これは「憲章」なのか? ある種の基本方針ということなら分かるが,「憲章」と呼べるほど根底的なことは書かれていない.たとえば「真理の探究」や「学問の自由の擁護」など,大学人がずっと守り続けて来た根本的な価値がどうして抜け落ちているのか?

まずなによりも自由が保障されなければ多くの研究はなりたたない.自由がなければ社会に迎合しない研究はやりにくくなる.ある種の地域貢献も単なる役所の手伝いで終わるだけだ.平成香川大学は本気で学問の自由や研究者を守る気概がないから,たとえば教授が刑事裁判で有罪判決を受けただけでクビにするのである.ほとんど避けがたい「医療ミス」で有罪判決を受けそうになった産婦人科医を学界や医療界が支援したのとはおおきな違いがある.大学の基本的価値への言及を忘れないでもらいたい.

以下,書かれている内容に個別にコメントする.

地域に根ざした……大学
イメージ悪すぎ.その地で生まれ育ち離れることができないという感じだ.そんなことでは「地域社会をリード」できるはずがない.地域を変革しようとするのだから,「地域に根ざさない」あるいは「地域と対峙した」などとすべき.
共生社会の実現
統一教会の「共生共栄主義社会」や原始共産制その他イデオロギーを連想させる言葉.「完全自由社会の実現」で置き換えるべきだ.
教 育
なんで空白を挿入する? ひじょうに意味がとりづらいし,検索もしにくい.「教育」が正しい.同様の不要な空白がほかにもある.

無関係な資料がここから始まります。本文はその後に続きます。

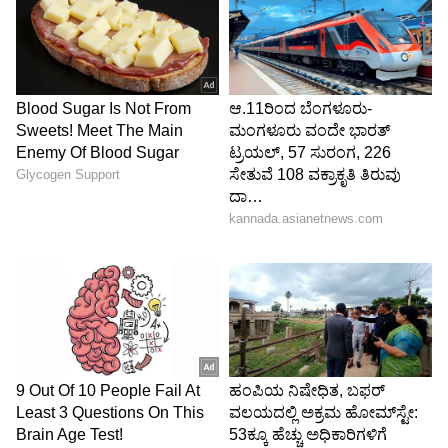
ಪೌಷ್ಟಿಕಾಂಶದ ಮೌಲ್ಯಗಳು ನಾಶವಾಗುತ್ತವೆ. ಜೊತೆಗೆ
ಆರೋಗ್ಯ ಸಮಸ್ಯೆಗಳು ಕಾಣಿಸಿಕೊಳ್ಳುತ್ತವೆ. 48 ಗಂಟೆಗಳಿಗಿಂತ
ಹೆಚ್ಚು ಕಾಲ ಸಂಗ್ರಹಿಸಲಾದ ಬೇಯಿಸಿದ ಆಹಾರವನ್ನು
ತಿನ್ನುವುದನ್ನು ತಪ್ಪಿಸಿ.
5
7
Image Credit :
Getty
ಸಮುದ್ರಾಹಾರ
ನೀವು ಸಮುದ್ರಾಹಾರವನ್ನು ರೆಫ್ರಿಜರೇಟರ್‌ನಲ್ಲಿ ಎಂದಿಗೂ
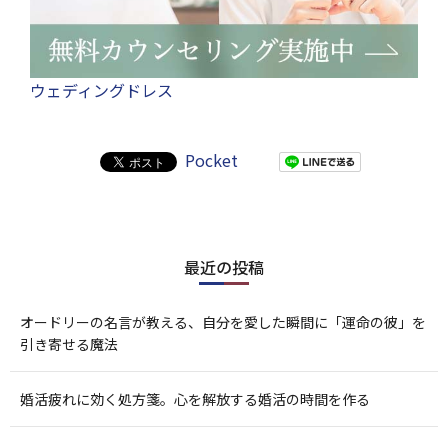
ウェディングドレス
Pocket
最近の投稿
オードリーの名言が教える、自分を愛した瞬間に「運命の彼」を
引き寄せる魔法
婚活疲れに効く処方箋。心を解放する婚活の時間を作る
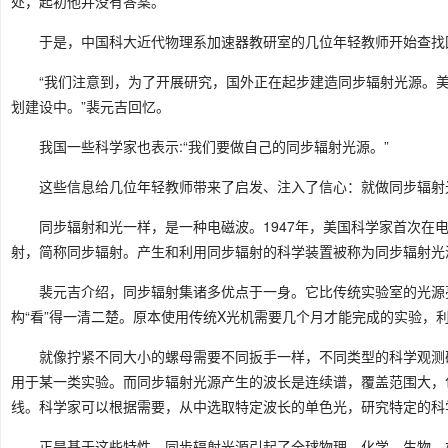
处，起初他并没有答案。
于是，中国科大近代物理系加速器教研室的几位年轻教师开始查找
“我们注意到，为了开展研究，国外正在起步建造同步辐射光源。
划建设中。”裴元吉回忆。
我国一些科学家也表示:“我们要做自己的同步辐射光源。”
这些信息给几位年轻教师带来了启发、注入了信心：就做同步辐射
同步辐射和光一样，是一种电磁波。1947年，美国科学家首次在
射，简称同步辐射。产生和利用同步辐射的科学装置被称为同步辐射光
裴元吉介绍，同步辐射集诸多优点于一身。它比传统实验室的光源
构“看”得一清二楚。原本使用传统X光机需要几个月才能完成的实验，
就像拧紧不同大小的螺母需要不同扳手一样，不同类型的科学观测
用于某一类实验。而同步辐射光源产生的波长是连续谱，覆盖范围大，
线。科学家可以根据需要，从中选取特定波长的单色光，研究特定的科
正是基于这些特性，同步辐射光源引起了全球物理、化学、生物、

平成香川大学は,豊かな人間性と高い倫理性の上,幅広い基礎力と高度な専門知識に支えられた 課題探求能力を備え,国際的に活動できる人材を育成する。
読点の打ち方がおかしい. 「平成香川大学は,豊かな人間性と高い倫理性そして幅広い基礎力と高度な専門知識に支えられた,課題探求能力を備え国際的に活動できる人材を育成する」 あたりが適当ではないか.そもそも修飾語が多すぎる.ここに限らず読点の打ち方が悪くて意味が取りにくい文が散見される.

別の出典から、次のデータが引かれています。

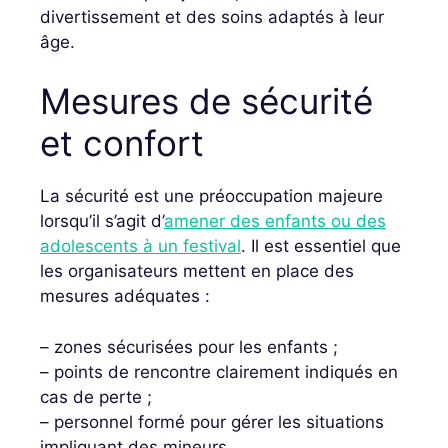
divertissement et des soins adaptés à leur
âge.
Mesures de sécurité
et confort
La sécurité est une préoccupation majeure
lorsqu’il s’agit d’
amener des enfants ou des
adolescents à un festival
. Il est essentiel que
les organisateurs mettent en place des
mesures adéquates :
– zones sécurisées pour les enfants ;
– points de rencontre clairement indiqués en
cas de perte ;
– personnel formé pour gérer les situations
impliquant des mineurs.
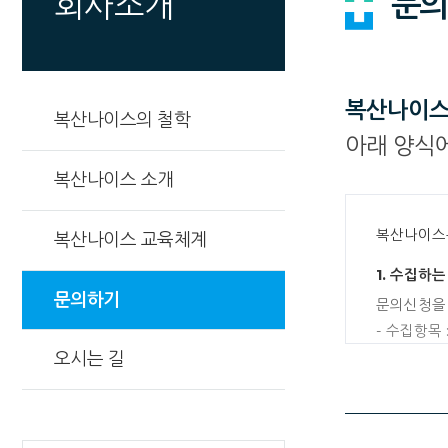
문의
회사소개
복산나이스
복산나이스의 철학
아래 양식
복산나이스 소개
복산나이스는
복산나이스 교육체계
1. 수집하
문의하기
문의신청을 
- 수집항목 
- 개인정보
오시는 길
2. 개인정
복산나이스는
- 문의신청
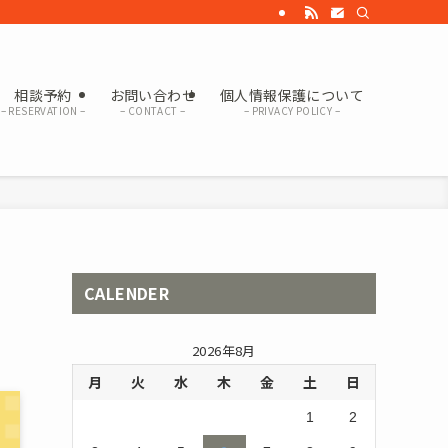
相談予約
お問い合わせ
個人情報保護について
– RESERVATION –
– CONTACT –
– PRIVACY POLICY –
CALENDER
2026年8月
月
火
水
木
金
土
日
1
2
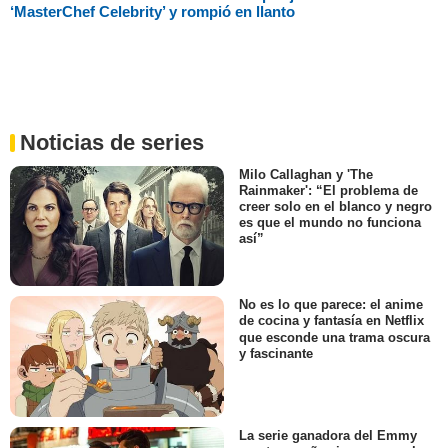
‘MasterChef Celebrity’ y rompió en llanto
Noticias de series
Milo Callaghan y 'The
Rainmaker': “El problema de
creer solo en el blanco y negro
es que el mundo no funciona
así”
No es lo que parece: el anime
de cocina y fantasía en Netflix
que esconde una trama oscura
y fascinante
La serie ganadora del Emmy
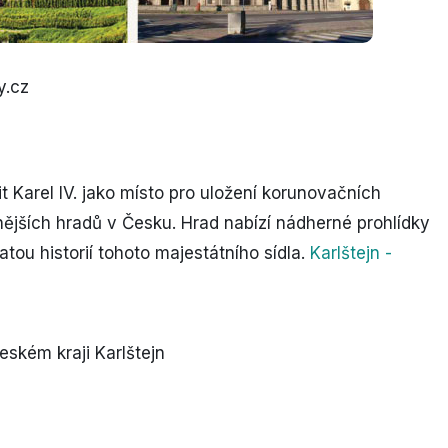
y.cz
it Karel IV. jako místo pro uložení korunovačních
nějších hradů v Česku. Hrad nabízí nádherné prohlídky
atou historií tohoto majestátního sídla.
Karlštejn -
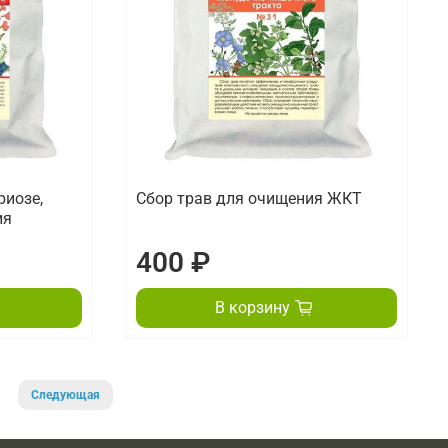
риозе,
Сбор трав для очищения ЖКТ
ия
400 ₽
В корзину
Следующая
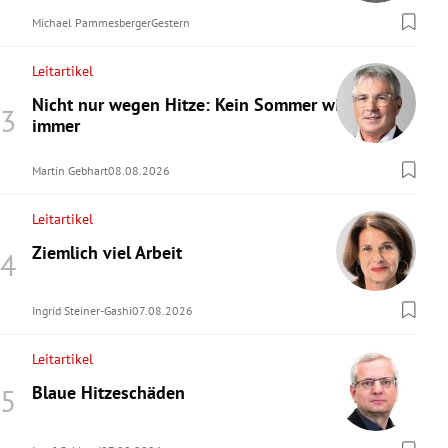
Michael Pammesberger
Gestern
Leitartikel
Nicht nur wegen Hitze: Kein Sommer wie
immer
Martin Gebhart
08.08.2026
Leitartikel
Ziemlich viel Arbeit
Ingrid Steiner-Gashi
07.08.2026
Leitartikel
Blaue Hitzeschäden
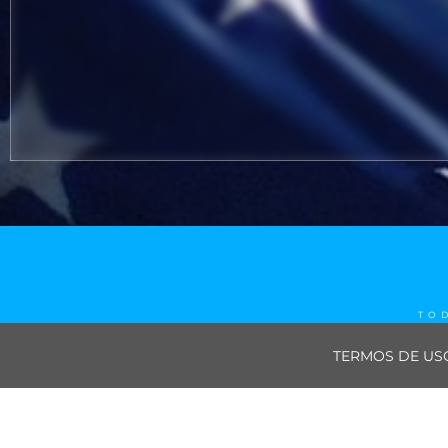
TO
TERMOS DE US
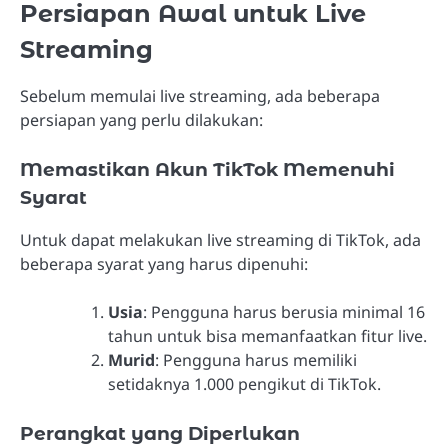
Persiapan Awal untuk Live
Streaming
Sebelum memulai live streaming, ada beberapa
persiapan yang perlu dilakukan:
Memastikan Akun TikTok Memenuhi
Syarat
Untuk dapat melakukan live streaming di TikTok, ada
beberapa syarat yang harus dipenuhi:
Usia
: Pengguna harus berusia minimal 16
tahun untuk bisa memanfaatkan fitur live.
Murid
: Pengguna harus memiliki
setidaknya 1.000 pengikut di TikTok.
Perangkat yang Diperlukan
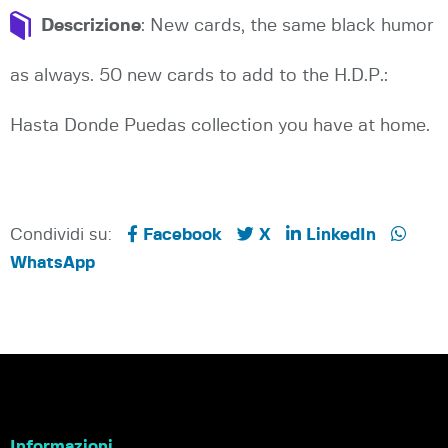
Descrizione
: New cards, the same black humor
as always. 50 new cards to add to the H.D.P.:
Hasta Donde Puedas collection you have at home.
Condividi su:
Facebook
X
LinkedIn
WhatsApp
Informazioni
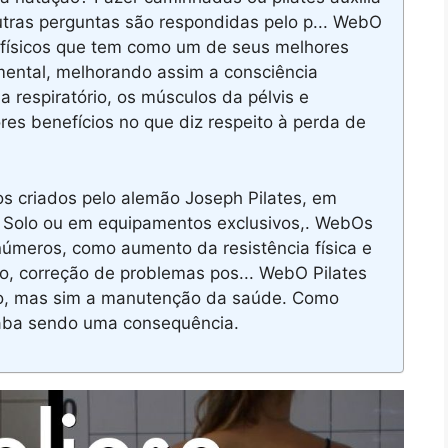
tras perguntas são respondidas pelo p... WebO
 físicos que tem como um de seus melhores
 mental, melhorando assim a consciência
 respiratório, os músculos da pélvis e
es benefícios no que diz respeito à perda de
os criados pelo alemão Joseph Pilates, em
 Solo ou em equipamentos exclusivos,. WebOs
inúmeros, como aumento da resistência física e
ão, correção de problemas pos... WebO Pilates
o, mas sim a manutenção da saúde. Como
caba sendo uma consequência.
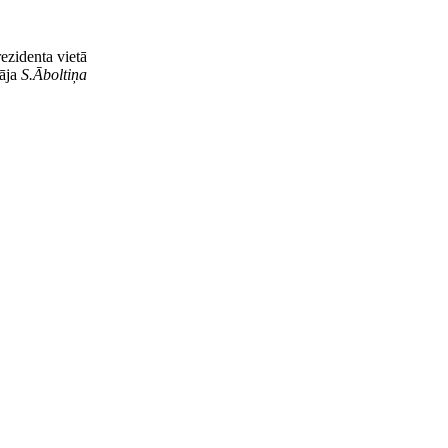
rezidenta vietā
tāja
S.Āboltiņa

明確なアドミッション・ポリシーのもとに,多様な入学者選抜を行い
アドミッションポリシーを明確にしたら,多様な入試をしないほうが望ましいということになる可能性がある.多様な人材を入学させない方がいい可能性もある.よって「多様な」は不要.だいたい「憲章」に入学選抜のことを書くか? 選抜方法には触れず,「入学者を募り」とでもしてはどうか.

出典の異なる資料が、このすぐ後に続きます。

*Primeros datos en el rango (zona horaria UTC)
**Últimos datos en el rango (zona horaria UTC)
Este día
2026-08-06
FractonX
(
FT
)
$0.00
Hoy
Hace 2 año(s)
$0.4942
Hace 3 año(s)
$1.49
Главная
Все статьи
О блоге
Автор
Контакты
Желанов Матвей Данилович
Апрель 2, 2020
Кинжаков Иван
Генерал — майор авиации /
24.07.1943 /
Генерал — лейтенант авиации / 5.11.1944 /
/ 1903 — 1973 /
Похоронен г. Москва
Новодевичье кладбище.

多様な価値観の融合から発想される創造的・革新的基礎研究
限定的すぎる.異なる価値観の対立から発想されることもあれば,あらゆる価値観から自由になったところでの発想もある. 「自由な発想にもとづく創造的・革新的基礎研究」あたりが適当ではないか.
「研究」について4つ項目が上がられているが,研究への余計な干渉ばかりだ.他人に研究の方向性を示してもらってもちっともありがたくない.各研究者の自由を尊重してもらいたい.まず最初に,研究者個人個人が自由に自発的に研究できるような環境を整えることを挙げるべきだ.
地域の発展に資する研究を推進する
削除した方がいい.潰れた方が望ましい企業があるように,没落した方がいい地域もある.特定地域の発展に資する研究が (プラスの) 社会貢献かどうかは一概には言えない.「地域の発展に資する研究あるいは没落に資する研究を推進する」としてもいいのだろうが,削除した方が早い.
社会貢献
社会貢献で挙がられているすべての項目が「地域」で始まっているのは限定的すぎる.地域貢献は大学のできる社会貢献のごく一部でしかない.大学の主要な生産物である「知識」は,地域に縛られず流通する.大学は居酒屋や風俗店のように場所に縛られるサービス業ではない.教育にしても卒業生が特定地域に留まることを期待するわけにはいかないし (そんなことをしたら大量に失業者を作り出すだけ),入学者を特定地域から募るわけでもない. 「地域」のいくつかは「社会」「世界」に置き換えられる.
地域の活性化に貢献する
前述の「地域の発展に資する研究」と同様.
基本的人権を尊重し,国籍,信条,性別などによる差別を排除するとともに
大学にとってそれ以前に大切なことがある.学問や表現の自由だ.自由は人権とぶつかることもある.また,差別を排除するというのは信条による差別を排除することと相容れない.差別的な信条もあるからだ.現行法のもとで国籍による差別を排除するのは実際上無理な話であり,現実に留学生は差別的扱いあるいは特別扱いを受けている. 「個人の自由を尊重し」あるいは次善の案としては「個人の自由を尊重し,思想,信条,人種,性別などによる差別を排除するとともに」あたりが適当.
安全かつ公正な……環境
「自由で公正な」のまちがいでは.単なる安全では価値がない.自由な活動ができる限り安全に行えることに意味がある.それにしても消極的な表現だ.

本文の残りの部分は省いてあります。